> [Provided records]
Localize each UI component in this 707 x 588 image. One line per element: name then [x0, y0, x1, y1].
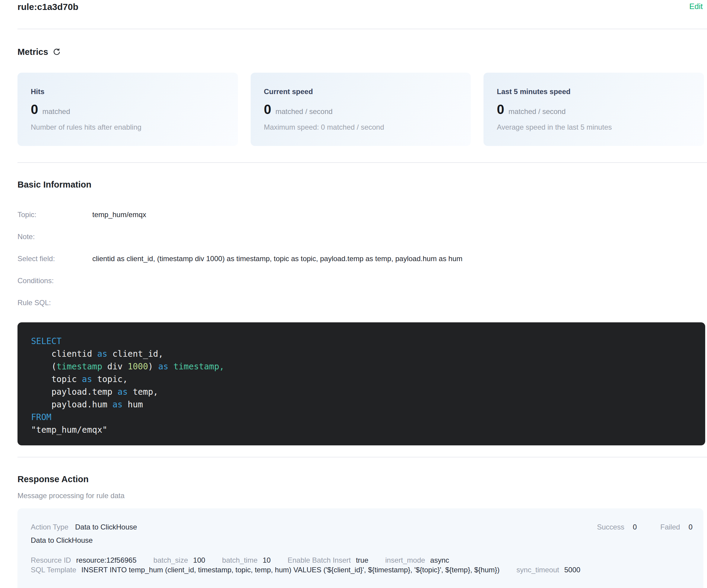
action-card: Action Type Data to ClickHouse Success 0…: [18, 508, 703, 588]
info-row: Topic:temp_hum/emqx: [18, 210, 704, 219]
sql-token: client_id,: [107, 349, 163, 359]
sql-token: as: [117, 387, 128, 397]
sql-token: (: [31, 361, 57, 372]
sql-token: 1000: [128, 361, 148, 372]
sql-token: ): [148, 361, 158, 372]
metric-card: Hits0matchedNumber of rules hits after e…: [18, 73, 238, 146]
metric-value: 0: [497, 103, 504, 116]
sql-token: [168, 361, 173, 372]
metric-cards: Hits0matchedNumber of rules hits after e…: [18, 73, 704, 146]
metric-value: 0: [264, 103, 271, 116]
sql-token: SELECT: [31, 336, 62, 346]
response-action-section: Response Action Message processing for r…: [18, 474, 704, 588]
sql-line: payload.hum as hum: [31, 398, 692, 411]
info-row-label: Note:: [18, 232, 92, 241]
action-param-label: batch_size: [154, 555, 188, 565]
sql-token: div: [102, 361, 128, 372]
sql-line: "temp_hum/emqx": [31, 424, 692, 436]
info-row-label: Select field:: [18, 254, 92, 263]
sql-token: timestamp,: [173, 361, 225, 372]
metric-unit: matched / second: [275, 107, 332, 116]
basic-information-rows: Topic:temp_hum/emqxNote:Select field:cli…: [18, 210, 704, 307]
info-row-value: clientid as client_id, (timestamp div 10…: [92, 254, 462, 263]
sql-line: (timestamp div 1000) as timestamp,: [31, 360, 692, 373]
edit-link[interactable]: Edit: [689, 1, 703, 11]
sql-token: payload.hum: [31, 400, 112, 410]
metric-card: Current speed0matched / secondMaximum sp…: [250, 73, 471, 146]
response-action-subtitle: Message processing for rule data: [18, 491, 704, 500]
sql-token: topic: [31, 374, 82, 384]
action-param: batch_time10: [222, 555, 271, 565]
basic-information-section: Basic Information Topic:temp_hum/emqxNot…: [18, 179, 704, 445]
rule-sql-code-block: SELECT clientid as client_id, (timestamp…: [18, 322, 705, 445]
refresh-icon[interactable]: [53, 48, 61, 57]
action-param: batch_size100: [154, 555, 205, 565]
info-row: Rule SQL:: [18, 298, 704, 307]
metric-description: Number of rules hits after enabling: [31, 123, 226, 132]
action-param-label: batch_time: [222, 555, 257, 565]
action-param-value: resource:12f56965: [76, 555, 136, 565]
info-row-label: Conditions:: [18, 276, 92, 285]
metric-description: Maximum speed: 0 matched / second: [264, 123, 459, 132]
action-param-label: insert_mode: [385, 555, 425, 565]
action-param-label: sync_timeout: [516, 565, 559, 575]
action-type-value: Data to ClickHouse: [75, 522, 137, 532]
action-stats: Success 0 Failed 0: [597, 522, 693, 532]
sql-token: clientid: [31, 349, 97, 359]
metric-unit: matched: [42, 107, 70, 116]
sql-token: FROM: [31, 412, 51, 422]
metric-unit: matched / second: [508, 107, 566, 116]
action-param: SQL TemplateINSERT INTO temp_hum (client…: [31, 565, 500, 575]
sql-line: payload.temp as temp,: [31, 386, 692, 398]
metrics-section: Metrics Hits0matchedNumber of rules hits…: [18, 47, 704, 146]
sql-token: as: [97, 349, 107, 359]
action-param: sync_timeout5000: [516, 565, 580, 575]
info-row-value: temp_hum/emqx: [92, 210, 146, 219]
action-card-header-row: Action Type Data to ClickHouse Success 0…: [31, 522, 693, 532]
metric-value: 0: [31, 103, 38, 116]
sql-line: topic as topic,: [31, 373, 692, 386]
metric-card: Last 5 minutes speed0matched / secondAve…: [483, 73, 704, 146]
action-param-value: async: [430, 555, 449, 565]
action-params: Resource IDresource:12f56965batch_size10…: [31, 555, 693, 575]
sql-token: payload.temp: [31, 387, 117, 397]
metric-value-row: 0matched / second: [264, 103, 459, 116]
sql-token: as: [82, 374, 92, 384]
metrics-heading-label: Metrics: [18, 47, 48, 57]
action-param-value: 100: [193, 555, 205, 565]
info-row: Conditions:: [18, 276, 704, 285]
action-param: Resource IDresource:12f56965: [31, 555, 137, 565]
page-header: rule:c1a3d70b Edit: [0, 0, 707, 12]
sql-token: temp,: [128, 387, 158, 397]
response-action-heading: Response Action: [18, 474, 704, 484]
metric-card-title: Current speed: [264, 88, 459, 96]
action-param-row: Resource IDresource:12f56965batch_size10…: [31, 555, 693, 565]
action-param-label: Enable Batch Insert: [288, 555, 350, 565]
failed-value: 0: [688, 522, 693, 532]
sql-token: topic,: [92, 374, 128, 384]
divider: [18, 162, 707, 163]
info-row: Select field:clientid as client_id, (tim…: [18, 254, 704, 263]
action-param-row: SQL TemplateINSERT INTO temp_hum (client…: [31, 565, 693, 575]
success-stat: Success 0: [597, 522, 637, 532]
success-label: Success: [597, 522, 625, 532]
info-row-label: Topic:: [18, 210, 92, 219]
action-param: insert_modeasync: [385, 555, 449, 565]
divider: [18, 29, 707, 29]
metric-value-row: 0matched / second: [497, 103, 692, 116]
sql-line: FROM: [31, 411, 692, 424]
info-row-label: Rule SQL:: [18, 298, 92, 307]
sql-token: timestamp: [57, 361, 102, 372]
action-param-value: INSERT INTO temp_hum (client_id, timesta…: [81, 565, 500, 575]
info-row: Note:: [18, 232, 704, 241]
sql-token: as: [158, 361, 168, 372]
action-name: Data to ClickHouse: [31, 535, 693, 545]
sql-line: clientid as client_id,: [31, 348, 692, 360]
basic-information-heading: Basic Information: [18, 179, 704, 190]
metric-card-title: Hits: [31, 88, 226, 96]
failed-label: Failed: [660, 522, 680, 532]
success-value: 0: [633, 522, 637, 532]
metrics-heading: Metrics: [18, 47, 704, 57]
metric-card-title: Last 5 minutes speed: [497, 88, 692, 96]
action-param-value: 5000: [564, 565, 580, 575]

> [Exercise objective] Scan the data for lines with the word "Message". Report only how many there are.

> [Written response] 2